## Work required
Count the lines below that contain the word "thông" and give only the number.

Data for processing: Begin

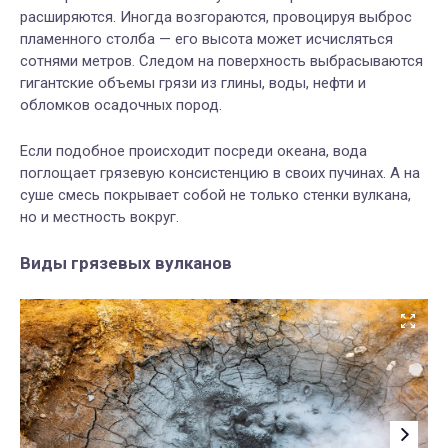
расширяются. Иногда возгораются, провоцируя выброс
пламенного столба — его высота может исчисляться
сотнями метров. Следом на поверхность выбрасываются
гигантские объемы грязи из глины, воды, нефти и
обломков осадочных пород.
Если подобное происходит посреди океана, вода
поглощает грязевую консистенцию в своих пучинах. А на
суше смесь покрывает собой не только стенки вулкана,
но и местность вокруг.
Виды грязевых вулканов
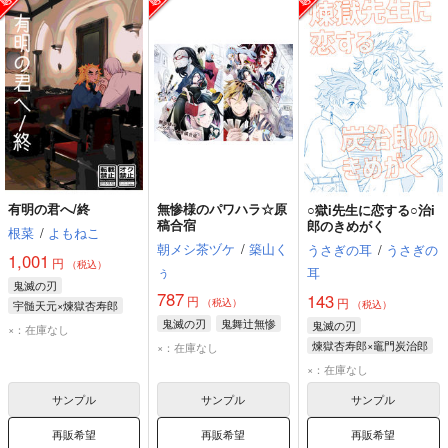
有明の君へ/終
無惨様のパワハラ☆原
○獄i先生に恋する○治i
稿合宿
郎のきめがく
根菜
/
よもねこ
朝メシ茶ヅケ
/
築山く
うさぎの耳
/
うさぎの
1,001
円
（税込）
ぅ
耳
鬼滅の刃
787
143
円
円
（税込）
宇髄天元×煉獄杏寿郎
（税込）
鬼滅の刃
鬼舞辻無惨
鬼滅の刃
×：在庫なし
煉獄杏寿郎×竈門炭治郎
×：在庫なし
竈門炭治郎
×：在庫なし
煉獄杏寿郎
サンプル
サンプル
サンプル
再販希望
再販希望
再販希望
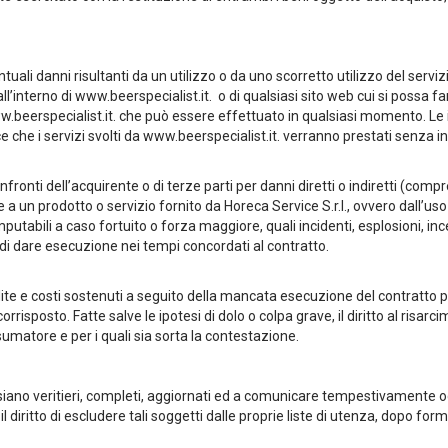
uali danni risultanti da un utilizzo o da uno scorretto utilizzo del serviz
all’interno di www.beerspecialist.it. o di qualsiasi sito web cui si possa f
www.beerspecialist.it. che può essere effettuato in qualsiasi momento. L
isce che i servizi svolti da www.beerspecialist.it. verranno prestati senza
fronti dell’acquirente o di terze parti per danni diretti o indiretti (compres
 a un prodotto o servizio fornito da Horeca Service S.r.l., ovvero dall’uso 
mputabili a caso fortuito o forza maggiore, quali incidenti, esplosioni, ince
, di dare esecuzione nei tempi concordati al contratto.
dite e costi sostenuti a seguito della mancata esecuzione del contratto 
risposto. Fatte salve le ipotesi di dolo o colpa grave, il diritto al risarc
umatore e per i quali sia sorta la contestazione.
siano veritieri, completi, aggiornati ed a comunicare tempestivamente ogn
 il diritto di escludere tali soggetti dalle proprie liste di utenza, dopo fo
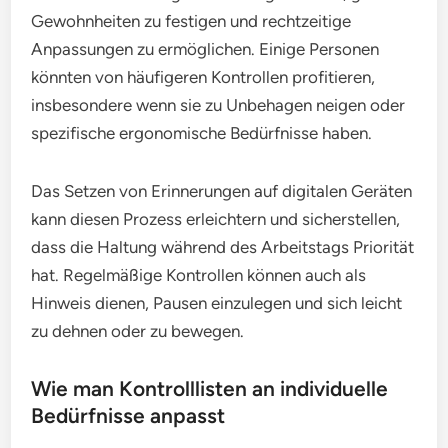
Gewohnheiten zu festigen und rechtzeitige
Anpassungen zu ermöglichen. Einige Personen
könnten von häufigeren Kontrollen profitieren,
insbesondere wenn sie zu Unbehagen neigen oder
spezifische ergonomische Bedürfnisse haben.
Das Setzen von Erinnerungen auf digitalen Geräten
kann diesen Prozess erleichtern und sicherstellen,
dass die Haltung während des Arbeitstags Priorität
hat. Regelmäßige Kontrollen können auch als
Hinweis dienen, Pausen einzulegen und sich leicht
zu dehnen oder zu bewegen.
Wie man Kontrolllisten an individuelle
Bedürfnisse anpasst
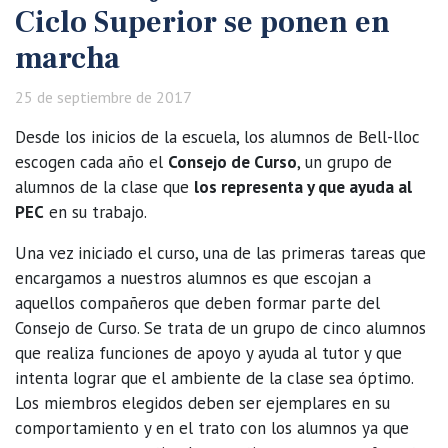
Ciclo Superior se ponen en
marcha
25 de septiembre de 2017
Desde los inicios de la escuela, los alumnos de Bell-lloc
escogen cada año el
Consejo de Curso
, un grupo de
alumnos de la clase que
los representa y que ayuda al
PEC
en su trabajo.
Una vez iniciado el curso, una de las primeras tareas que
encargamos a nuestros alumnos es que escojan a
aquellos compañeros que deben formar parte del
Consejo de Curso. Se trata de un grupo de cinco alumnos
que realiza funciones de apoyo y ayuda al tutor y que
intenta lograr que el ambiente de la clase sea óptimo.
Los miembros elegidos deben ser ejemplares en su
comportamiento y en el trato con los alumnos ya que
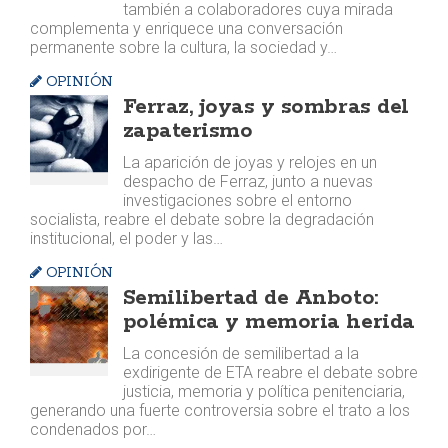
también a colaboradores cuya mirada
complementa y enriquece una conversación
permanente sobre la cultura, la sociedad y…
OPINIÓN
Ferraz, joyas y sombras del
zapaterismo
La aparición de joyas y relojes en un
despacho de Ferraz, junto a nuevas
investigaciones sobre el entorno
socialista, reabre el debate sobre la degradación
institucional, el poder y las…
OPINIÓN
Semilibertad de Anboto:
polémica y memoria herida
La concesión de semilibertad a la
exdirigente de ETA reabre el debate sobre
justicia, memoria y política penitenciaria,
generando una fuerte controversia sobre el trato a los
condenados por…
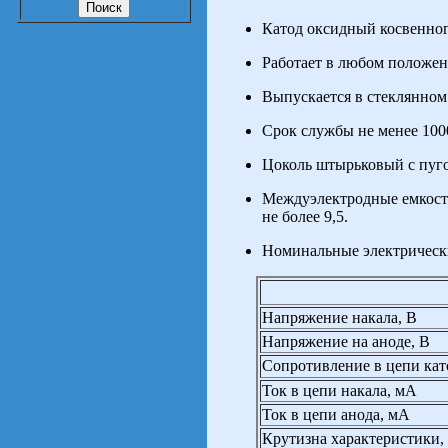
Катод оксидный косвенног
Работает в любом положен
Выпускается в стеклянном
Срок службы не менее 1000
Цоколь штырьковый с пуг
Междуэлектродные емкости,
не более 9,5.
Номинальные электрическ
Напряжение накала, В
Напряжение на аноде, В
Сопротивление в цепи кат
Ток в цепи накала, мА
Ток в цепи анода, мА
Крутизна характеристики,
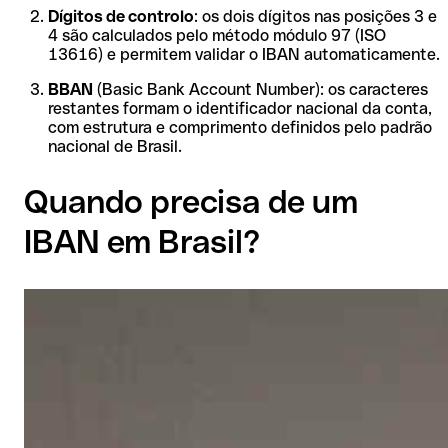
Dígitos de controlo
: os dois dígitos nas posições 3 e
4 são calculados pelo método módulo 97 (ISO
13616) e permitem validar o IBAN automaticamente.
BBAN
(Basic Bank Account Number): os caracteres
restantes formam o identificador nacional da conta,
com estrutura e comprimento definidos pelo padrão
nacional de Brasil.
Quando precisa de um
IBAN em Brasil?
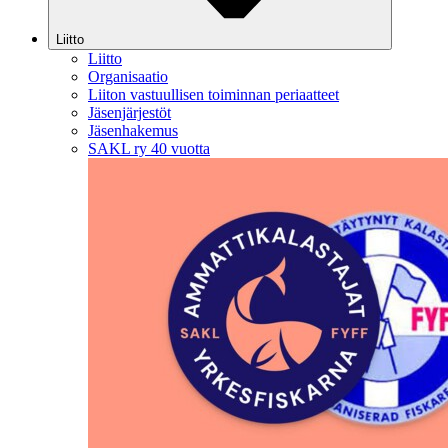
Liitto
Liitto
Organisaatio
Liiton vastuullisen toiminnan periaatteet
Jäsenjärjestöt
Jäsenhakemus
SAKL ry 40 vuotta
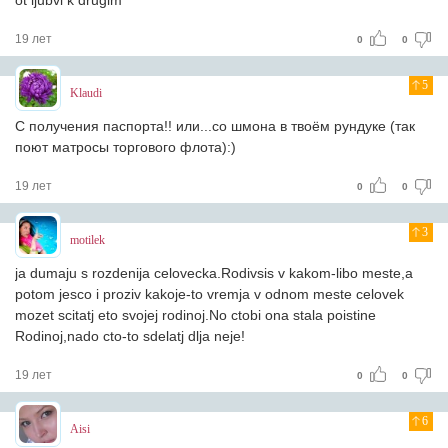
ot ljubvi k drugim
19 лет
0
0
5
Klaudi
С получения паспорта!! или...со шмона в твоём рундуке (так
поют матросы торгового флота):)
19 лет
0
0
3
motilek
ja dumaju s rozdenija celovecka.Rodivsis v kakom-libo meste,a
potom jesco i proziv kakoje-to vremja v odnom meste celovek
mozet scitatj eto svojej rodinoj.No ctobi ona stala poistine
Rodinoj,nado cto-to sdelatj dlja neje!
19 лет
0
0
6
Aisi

Data for processing: End
Data for processing: Begin

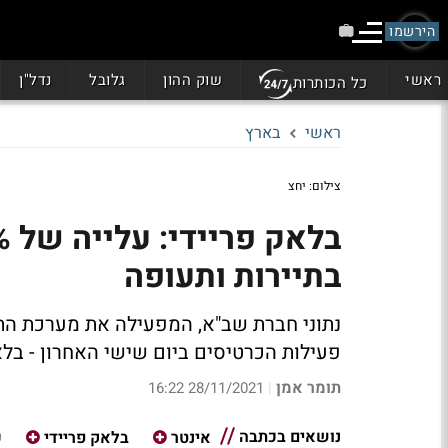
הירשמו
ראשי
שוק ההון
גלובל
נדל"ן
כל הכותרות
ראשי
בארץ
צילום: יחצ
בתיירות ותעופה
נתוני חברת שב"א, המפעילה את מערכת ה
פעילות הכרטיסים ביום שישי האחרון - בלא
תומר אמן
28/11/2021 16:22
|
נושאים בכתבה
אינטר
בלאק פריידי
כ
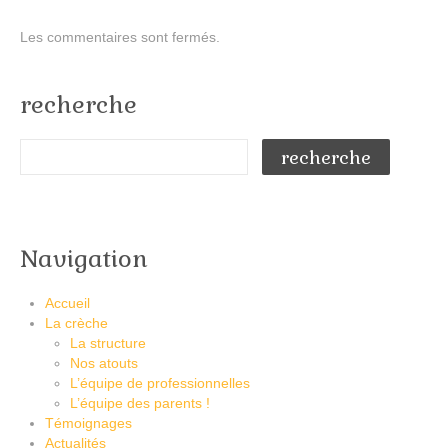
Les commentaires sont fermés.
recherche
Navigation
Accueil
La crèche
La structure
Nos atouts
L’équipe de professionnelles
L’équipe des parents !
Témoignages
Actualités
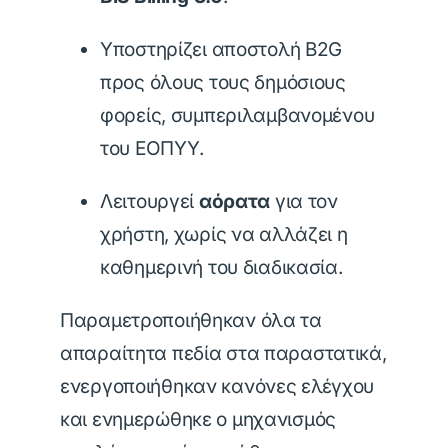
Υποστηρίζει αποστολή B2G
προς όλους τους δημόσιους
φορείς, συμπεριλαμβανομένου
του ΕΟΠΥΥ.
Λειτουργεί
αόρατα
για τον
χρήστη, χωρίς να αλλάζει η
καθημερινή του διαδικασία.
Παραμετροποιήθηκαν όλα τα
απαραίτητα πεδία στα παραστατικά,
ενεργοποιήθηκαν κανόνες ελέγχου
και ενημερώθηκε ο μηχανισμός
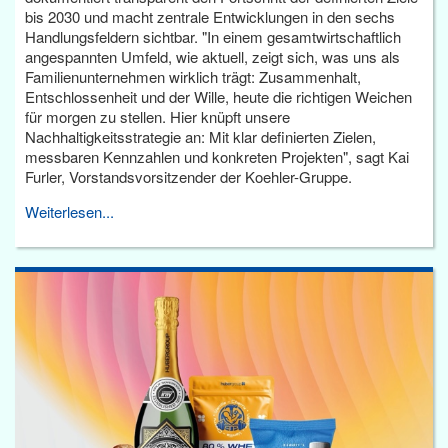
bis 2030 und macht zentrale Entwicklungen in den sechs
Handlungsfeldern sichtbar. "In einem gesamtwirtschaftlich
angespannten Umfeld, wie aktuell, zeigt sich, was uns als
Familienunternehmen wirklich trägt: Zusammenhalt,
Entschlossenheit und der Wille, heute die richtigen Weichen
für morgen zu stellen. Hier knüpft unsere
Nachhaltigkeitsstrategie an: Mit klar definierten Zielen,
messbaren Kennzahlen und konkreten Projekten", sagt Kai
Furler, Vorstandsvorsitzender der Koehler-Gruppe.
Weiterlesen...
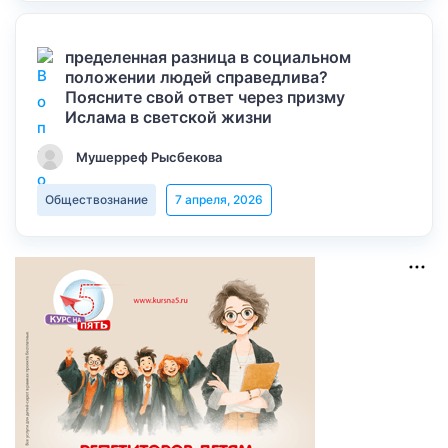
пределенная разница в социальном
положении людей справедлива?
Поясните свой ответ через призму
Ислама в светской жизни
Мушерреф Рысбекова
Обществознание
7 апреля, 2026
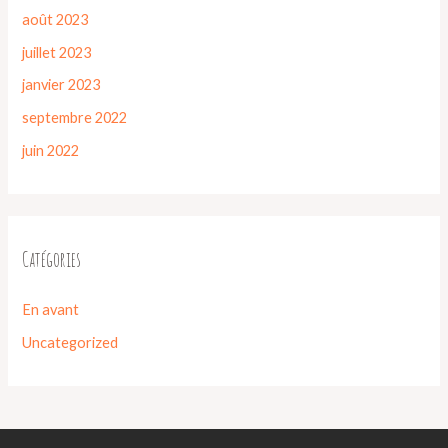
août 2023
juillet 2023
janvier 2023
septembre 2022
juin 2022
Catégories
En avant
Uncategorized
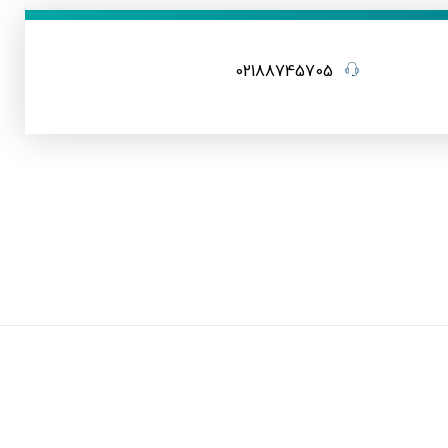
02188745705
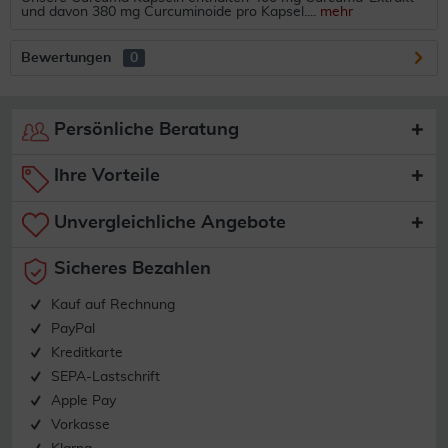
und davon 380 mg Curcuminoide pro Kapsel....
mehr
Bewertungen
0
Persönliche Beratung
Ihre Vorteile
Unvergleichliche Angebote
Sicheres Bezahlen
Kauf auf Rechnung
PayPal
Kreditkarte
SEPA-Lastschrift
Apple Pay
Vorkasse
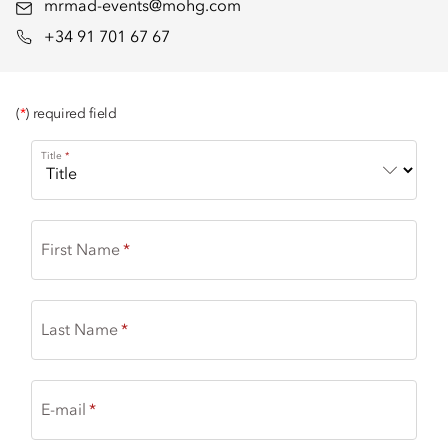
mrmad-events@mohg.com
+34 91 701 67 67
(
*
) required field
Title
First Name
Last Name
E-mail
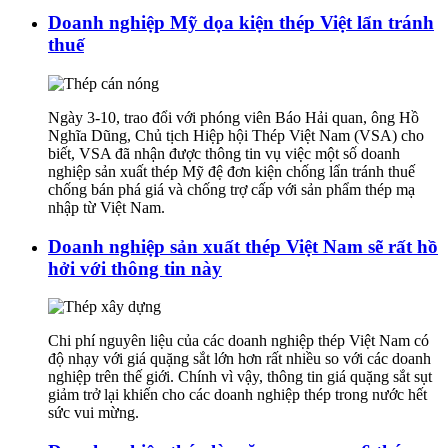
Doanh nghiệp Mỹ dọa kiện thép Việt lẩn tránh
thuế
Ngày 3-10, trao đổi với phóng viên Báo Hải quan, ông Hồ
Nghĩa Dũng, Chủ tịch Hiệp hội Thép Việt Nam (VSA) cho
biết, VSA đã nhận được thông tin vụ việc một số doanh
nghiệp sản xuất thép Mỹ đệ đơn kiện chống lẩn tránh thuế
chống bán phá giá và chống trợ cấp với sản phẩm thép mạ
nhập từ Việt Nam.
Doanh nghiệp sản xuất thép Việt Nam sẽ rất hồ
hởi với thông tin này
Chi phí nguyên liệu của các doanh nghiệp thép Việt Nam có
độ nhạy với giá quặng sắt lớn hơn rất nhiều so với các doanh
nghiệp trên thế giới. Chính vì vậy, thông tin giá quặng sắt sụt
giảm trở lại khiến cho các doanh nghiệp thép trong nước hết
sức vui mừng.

Data for processing: End

## Result for this task
3